Kunst auf Zeit in der Erichshagener Corvinus-Kirche

In diesem Jahr setzt die Erichshagener Corvinuskirchengemeinde ihre Aktion ‚Kunst auf Zeit‘ mit einem neuen Projekt fort. Für eine Zusammenarbeit konnte die Nienburger Künstlerin Bea Garding-Schubert gewonnen werden. Unter der Überschrift ‚ Ich lobe meinen Gott, der aus der Tiefe mich holt, damit ich lebe‘ zeigt die Künstlerin verschiedene Bilder und eine Säuleninstallation in der Erichshagener Corvinus-Kirche. Die Aktion ‚Kunst auf Zeit‘ beginnt mit dem Gottesdienst am Ostermontag in der Corvinus-Kirche am 17. April um 10 Uhr. Im Gottesdienst wird Bea Garding-Schubert ihre Werke, dabei besonders die Installation mit den Ostersäulen, vorstellen.
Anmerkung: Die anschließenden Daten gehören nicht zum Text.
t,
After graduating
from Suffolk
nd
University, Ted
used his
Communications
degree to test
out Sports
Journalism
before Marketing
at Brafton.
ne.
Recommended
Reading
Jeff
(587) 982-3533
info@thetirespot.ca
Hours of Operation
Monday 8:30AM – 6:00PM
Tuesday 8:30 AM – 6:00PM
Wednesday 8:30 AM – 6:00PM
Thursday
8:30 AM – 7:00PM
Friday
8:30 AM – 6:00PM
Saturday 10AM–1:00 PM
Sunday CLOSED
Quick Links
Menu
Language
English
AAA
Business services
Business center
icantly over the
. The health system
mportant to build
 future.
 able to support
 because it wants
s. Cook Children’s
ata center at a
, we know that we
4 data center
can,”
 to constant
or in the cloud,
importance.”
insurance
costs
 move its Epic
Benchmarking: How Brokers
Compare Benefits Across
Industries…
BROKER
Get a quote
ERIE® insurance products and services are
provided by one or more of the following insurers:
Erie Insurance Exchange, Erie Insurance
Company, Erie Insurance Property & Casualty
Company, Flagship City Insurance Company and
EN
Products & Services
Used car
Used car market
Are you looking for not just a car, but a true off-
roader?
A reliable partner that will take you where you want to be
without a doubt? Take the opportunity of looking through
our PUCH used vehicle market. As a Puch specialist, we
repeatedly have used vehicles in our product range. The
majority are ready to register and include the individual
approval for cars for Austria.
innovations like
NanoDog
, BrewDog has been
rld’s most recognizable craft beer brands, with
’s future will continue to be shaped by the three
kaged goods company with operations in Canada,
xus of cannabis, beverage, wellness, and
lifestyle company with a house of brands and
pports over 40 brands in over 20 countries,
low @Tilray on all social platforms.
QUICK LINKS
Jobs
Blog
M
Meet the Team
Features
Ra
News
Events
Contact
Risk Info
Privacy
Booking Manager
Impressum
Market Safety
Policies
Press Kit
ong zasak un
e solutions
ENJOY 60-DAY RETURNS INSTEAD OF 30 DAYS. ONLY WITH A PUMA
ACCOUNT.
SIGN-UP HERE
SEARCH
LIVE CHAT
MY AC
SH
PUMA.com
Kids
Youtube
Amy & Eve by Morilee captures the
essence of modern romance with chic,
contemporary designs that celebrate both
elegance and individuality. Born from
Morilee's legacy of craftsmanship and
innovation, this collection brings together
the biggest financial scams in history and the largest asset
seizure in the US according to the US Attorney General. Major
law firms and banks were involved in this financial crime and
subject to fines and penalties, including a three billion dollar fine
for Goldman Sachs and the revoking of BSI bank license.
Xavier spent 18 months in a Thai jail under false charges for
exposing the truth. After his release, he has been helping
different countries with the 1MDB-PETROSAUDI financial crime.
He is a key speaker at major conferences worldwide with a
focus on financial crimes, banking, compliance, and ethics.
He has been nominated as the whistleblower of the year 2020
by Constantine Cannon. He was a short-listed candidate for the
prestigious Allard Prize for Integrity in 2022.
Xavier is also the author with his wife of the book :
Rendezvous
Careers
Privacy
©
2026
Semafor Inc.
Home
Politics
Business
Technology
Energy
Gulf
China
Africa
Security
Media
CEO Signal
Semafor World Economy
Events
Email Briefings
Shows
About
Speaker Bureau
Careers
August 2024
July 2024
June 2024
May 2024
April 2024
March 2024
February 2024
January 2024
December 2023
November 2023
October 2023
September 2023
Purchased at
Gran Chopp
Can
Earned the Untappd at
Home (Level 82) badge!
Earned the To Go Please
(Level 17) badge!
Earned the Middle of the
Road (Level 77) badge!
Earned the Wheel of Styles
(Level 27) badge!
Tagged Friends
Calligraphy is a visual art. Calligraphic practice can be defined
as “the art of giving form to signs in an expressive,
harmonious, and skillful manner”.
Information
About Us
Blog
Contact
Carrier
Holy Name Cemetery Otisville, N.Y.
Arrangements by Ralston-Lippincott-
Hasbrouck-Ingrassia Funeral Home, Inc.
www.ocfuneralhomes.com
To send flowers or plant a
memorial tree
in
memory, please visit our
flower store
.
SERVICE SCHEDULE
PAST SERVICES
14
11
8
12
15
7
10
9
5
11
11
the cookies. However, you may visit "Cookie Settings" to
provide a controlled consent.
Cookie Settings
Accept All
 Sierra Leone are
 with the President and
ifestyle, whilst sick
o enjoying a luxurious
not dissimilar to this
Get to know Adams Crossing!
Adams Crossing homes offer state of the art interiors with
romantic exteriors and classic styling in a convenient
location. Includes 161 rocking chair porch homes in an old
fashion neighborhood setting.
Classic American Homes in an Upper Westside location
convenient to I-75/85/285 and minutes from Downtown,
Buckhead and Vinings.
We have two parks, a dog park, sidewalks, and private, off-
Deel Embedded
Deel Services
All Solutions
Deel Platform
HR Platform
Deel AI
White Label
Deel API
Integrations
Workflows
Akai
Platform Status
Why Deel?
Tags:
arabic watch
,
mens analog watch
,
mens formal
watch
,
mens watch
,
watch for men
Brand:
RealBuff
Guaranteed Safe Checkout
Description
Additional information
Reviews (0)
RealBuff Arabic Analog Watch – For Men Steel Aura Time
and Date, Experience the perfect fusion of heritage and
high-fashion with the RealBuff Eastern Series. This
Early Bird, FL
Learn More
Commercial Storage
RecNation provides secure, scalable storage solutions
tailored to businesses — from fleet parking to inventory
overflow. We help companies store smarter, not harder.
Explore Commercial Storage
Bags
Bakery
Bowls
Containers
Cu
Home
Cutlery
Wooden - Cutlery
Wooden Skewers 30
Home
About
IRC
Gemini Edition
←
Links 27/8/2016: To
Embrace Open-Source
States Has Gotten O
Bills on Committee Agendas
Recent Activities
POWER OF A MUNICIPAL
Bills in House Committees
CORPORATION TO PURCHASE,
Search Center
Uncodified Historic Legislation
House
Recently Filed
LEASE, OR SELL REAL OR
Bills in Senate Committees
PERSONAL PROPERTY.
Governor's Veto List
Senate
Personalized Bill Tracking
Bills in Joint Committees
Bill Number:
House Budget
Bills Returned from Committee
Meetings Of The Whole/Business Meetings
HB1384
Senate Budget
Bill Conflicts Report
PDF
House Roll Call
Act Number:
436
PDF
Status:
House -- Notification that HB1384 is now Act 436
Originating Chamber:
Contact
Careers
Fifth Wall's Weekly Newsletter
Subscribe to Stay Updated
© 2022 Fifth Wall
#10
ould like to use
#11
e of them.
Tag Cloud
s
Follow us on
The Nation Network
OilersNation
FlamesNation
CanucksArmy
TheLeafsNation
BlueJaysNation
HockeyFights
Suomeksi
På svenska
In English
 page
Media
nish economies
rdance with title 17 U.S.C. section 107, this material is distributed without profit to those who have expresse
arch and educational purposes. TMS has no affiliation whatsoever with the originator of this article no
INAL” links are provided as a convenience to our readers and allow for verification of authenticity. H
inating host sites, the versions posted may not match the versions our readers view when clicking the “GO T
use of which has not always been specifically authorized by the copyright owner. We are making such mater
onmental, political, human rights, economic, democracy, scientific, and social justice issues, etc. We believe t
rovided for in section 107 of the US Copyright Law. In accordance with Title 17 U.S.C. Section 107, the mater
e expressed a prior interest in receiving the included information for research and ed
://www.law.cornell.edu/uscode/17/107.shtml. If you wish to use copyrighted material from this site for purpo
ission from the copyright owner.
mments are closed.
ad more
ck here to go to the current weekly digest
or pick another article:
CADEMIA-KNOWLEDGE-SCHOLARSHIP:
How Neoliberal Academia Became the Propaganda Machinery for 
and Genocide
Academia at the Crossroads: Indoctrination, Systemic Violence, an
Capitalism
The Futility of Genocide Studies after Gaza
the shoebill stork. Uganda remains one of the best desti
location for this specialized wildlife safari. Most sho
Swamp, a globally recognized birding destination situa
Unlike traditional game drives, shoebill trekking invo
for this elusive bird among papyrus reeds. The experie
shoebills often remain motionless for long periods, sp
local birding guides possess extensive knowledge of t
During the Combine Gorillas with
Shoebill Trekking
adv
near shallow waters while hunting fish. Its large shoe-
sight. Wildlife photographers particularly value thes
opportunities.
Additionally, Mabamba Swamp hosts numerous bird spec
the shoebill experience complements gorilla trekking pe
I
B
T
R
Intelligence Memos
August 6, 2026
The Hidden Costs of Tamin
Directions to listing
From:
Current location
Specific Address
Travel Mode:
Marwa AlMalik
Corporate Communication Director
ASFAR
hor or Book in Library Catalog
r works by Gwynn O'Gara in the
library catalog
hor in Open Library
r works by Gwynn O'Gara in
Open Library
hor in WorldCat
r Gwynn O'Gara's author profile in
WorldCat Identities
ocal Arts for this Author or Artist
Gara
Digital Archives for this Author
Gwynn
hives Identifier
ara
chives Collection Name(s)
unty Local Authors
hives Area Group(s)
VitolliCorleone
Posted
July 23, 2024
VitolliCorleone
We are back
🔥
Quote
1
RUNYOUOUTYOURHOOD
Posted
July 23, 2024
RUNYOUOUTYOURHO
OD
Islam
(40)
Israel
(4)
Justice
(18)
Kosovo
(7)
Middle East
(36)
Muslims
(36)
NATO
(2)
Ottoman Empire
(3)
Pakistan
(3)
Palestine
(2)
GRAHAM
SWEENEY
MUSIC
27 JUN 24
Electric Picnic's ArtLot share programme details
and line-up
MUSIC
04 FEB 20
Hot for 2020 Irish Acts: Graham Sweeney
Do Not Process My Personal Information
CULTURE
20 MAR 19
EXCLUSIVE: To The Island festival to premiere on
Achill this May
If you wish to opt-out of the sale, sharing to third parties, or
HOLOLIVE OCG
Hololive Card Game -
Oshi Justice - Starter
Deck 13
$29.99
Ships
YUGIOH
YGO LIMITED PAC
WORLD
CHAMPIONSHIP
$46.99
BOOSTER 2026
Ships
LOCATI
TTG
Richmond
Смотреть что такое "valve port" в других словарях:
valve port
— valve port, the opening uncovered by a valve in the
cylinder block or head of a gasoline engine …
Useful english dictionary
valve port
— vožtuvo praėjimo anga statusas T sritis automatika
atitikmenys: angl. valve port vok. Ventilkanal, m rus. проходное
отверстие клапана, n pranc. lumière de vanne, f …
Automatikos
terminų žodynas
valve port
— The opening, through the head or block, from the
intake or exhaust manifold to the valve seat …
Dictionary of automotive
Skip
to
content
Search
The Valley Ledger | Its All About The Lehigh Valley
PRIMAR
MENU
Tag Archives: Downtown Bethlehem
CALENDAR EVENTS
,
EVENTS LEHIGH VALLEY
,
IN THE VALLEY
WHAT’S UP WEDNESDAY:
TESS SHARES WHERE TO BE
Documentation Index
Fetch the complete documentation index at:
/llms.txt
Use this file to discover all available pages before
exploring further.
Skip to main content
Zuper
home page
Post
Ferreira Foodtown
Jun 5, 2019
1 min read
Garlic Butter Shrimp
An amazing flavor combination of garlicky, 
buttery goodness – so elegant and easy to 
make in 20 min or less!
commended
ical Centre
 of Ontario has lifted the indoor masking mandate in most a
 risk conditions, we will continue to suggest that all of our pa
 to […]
Zu dem gleichnamigen Lied des Ausstellungsthemas musiziert der Erichshagener Posaunenchor. Pastor Andreas Iber wird die Kunstobjekte zur christlichen Osterbotschaft in Verbindung bringen und dabei auch eine Brücke zu reformatorischen Grundgedanken schlagen. Nach dem Gottesdienst besteht bei Kaffee und Rosinenbrötchen Gelegenheit zum Gespräch mit Bea Garding-Schubert.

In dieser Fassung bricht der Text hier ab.